▸ **TASK PROMPT**: Beginning at the line containing "With FIFA World", repeat each line below exactly up to and including the line containing "Restaurants and takeaw". Do not repeat the pictures.

Collected data
* * *

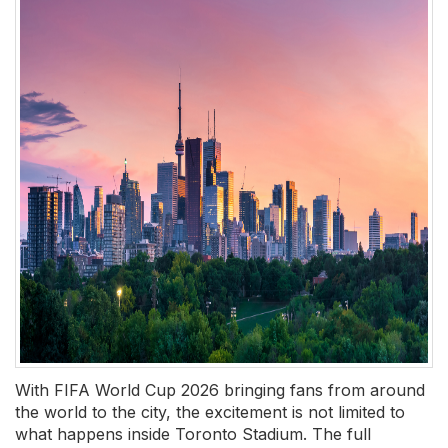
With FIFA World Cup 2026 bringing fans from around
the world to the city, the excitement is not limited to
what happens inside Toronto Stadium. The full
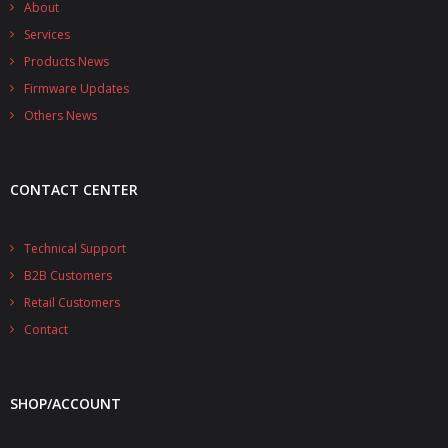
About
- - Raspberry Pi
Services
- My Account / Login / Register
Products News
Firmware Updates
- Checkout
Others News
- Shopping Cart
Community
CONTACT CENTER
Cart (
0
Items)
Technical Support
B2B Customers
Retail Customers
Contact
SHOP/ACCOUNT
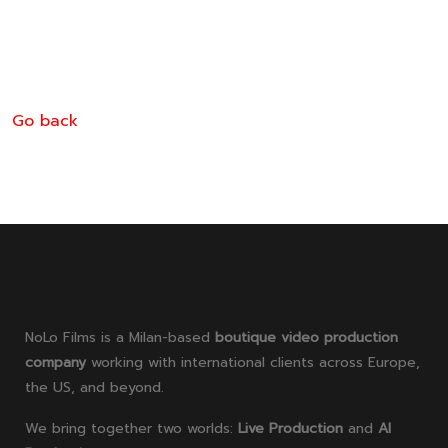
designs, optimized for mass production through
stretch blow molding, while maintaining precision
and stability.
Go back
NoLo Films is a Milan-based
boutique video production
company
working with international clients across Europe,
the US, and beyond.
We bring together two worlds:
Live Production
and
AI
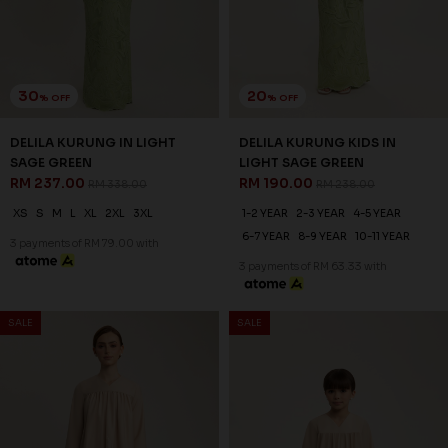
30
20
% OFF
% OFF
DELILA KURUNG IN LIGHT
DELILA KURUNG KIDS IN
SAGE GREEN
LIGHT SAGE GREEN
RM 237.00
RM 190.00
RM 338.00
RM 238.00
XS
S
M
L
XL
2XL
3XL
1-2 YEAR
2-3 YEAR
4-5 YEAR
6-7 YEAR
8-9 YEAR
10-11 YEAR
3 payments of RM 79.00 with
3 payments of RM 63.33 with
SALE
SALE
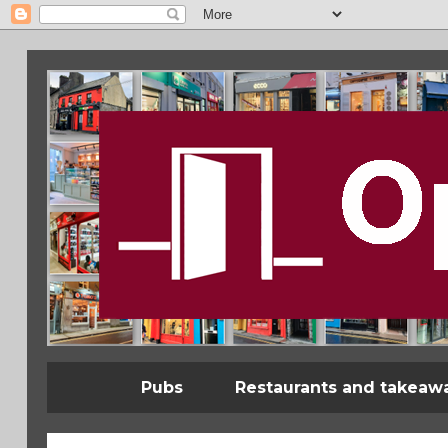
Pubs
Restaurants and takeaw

* * *

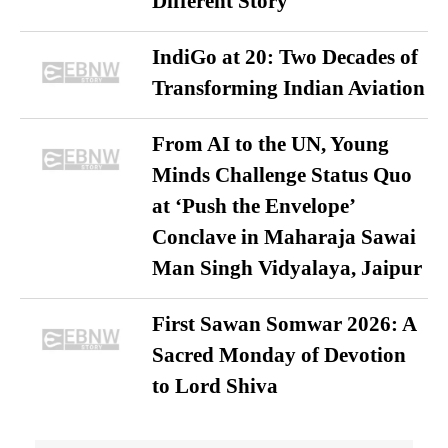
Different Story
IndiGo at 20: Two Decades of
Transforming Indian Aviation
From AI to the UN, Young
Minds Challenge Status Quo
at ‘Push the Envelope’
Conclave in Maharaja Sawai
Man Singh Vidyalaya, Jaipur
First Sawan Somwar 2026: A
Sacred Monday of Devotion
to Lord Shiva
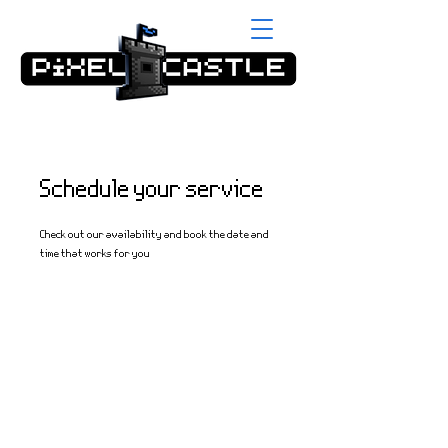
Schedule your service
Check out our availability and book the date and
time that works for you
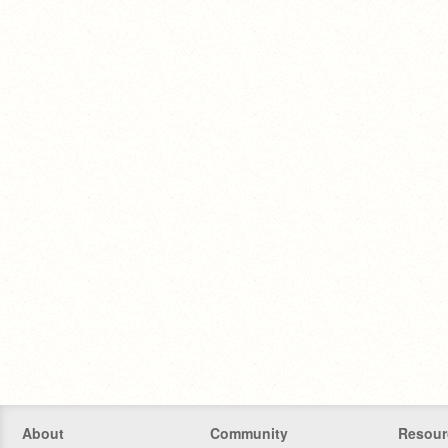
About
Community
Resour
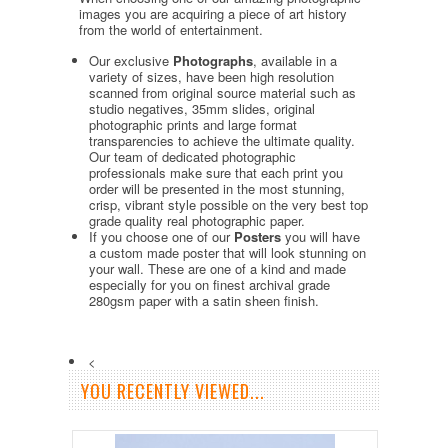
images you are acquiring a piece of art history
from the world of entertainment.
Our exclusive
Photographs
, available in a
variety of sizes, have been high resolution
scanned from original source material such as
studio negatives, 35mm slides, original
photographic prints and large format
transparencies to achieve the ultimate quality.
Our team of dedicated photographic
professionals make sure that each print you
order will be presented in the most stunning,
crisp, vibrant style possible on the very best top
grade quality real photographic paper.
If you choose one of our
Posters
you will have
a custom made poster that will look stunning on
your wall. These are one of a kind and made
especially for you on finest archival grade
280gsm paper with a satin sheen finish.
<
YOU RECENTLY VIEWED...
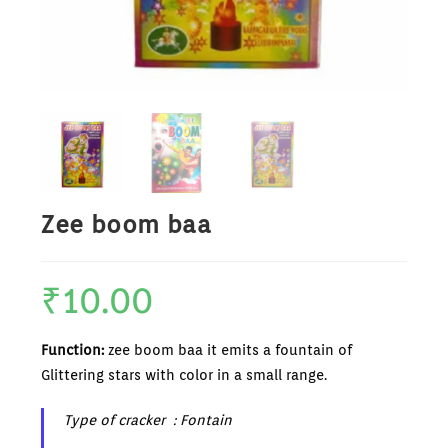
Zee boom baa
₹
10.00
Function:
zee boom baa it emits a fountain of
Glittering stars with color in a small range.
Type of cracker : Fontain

* * *

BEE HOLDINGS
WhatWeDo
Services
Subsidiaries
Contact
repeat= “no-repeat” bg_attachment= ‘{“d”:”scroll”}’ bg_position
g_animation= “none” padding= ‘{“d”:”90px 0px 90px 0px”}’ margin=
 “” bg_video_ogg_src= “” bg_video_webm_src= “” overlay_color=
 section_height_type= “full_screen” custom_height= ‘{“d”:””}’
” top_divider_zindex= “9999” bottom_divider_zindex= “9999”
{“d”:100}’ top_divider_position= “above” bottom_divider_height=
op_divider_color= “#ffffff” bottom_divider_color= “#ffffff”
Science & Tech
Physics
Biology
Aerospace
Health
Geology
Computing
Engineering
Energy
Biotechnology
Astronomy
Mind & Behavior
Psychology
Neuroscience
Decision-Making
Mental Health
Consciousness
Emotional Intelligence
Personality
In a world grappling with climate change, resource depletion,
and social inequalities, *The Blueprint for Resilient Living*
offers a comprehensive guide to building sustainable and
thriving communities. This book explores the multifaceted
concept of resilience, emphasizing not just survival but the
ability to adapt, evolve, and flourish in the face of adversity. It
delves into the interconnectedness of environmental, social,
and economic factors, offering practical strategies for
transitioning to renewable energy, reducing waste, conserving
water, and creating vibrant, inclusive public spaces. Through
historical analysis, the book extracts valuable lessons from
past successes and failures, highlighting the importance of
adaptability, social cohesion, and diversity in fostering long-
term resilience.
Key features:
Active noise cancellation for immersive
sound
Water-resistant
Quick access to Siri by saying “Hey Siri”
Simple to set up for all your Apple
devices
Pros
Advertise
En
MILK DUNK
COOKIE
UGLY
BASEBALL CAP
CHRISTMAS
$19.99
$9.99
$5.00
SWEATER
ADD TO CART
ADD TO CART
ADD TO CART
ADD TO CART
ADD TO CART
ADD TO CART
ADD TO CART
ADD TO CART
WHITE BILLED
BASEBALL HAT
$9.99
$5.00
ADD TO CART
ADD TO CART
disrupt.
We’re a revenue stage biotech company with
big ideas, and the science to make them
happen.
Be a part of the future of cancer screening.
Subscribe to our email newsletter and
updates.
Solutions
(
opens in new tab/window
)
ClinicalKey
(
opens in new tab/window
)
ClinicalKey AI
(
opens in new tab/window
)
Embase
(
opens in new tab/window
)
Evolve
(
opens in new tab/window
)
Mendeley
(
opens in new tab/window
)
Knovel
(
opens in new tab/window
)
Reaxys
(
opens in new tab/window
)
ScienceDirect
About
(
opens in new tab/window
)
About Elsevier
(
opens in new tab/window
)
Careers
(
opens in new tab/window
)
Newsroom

* * *

▸ **RESULT FOR THIS TASK**:
With FIFA World Cup 2026 bringing fans from around
the world to the city, the excitement is not limited to
what happens inside Toronto Stadium. The full
About
- - Raspberry Pi
Services
- My Account / Login / Register
Products News
Firmware Updates
- Checkout
Others News
- Shopping Cart
Community
CONTACT CENTER
Cart (
0
Items)
Technical Support
B2B Customers
Retail Customers
Contact
SHOP/ACCOUNT
designs, optimized for mass production through
stretch blow molding, while maintaining precision
and stability.
Go back
NoLo Films is a Milan-based
boutique video production
company
working with international clients across Europe,
the US, and beyond.
We bring together two worlds:
Live Production
and
AI
30
20
% OFF
% OFF
DELILA KURUNG IN LIGHT
DELILA KURUNG KIDS IN
SAGE GREEN
LIGHT SAGE GREEN
RM 237.00
RM 190.00
RM 338.00
RM 238.00
XS
S
M
L
XL
2XL
3XL
1-2 YEAR
2-3 YEAR
4-5 YEAR
6-7 YEAR
8-9 YEAR
10-11 YEAR
3 payments of RM 79.00 with
3 payments of RM 63.33 with
SALE
SALE
Pubs
Restaurants and takeaw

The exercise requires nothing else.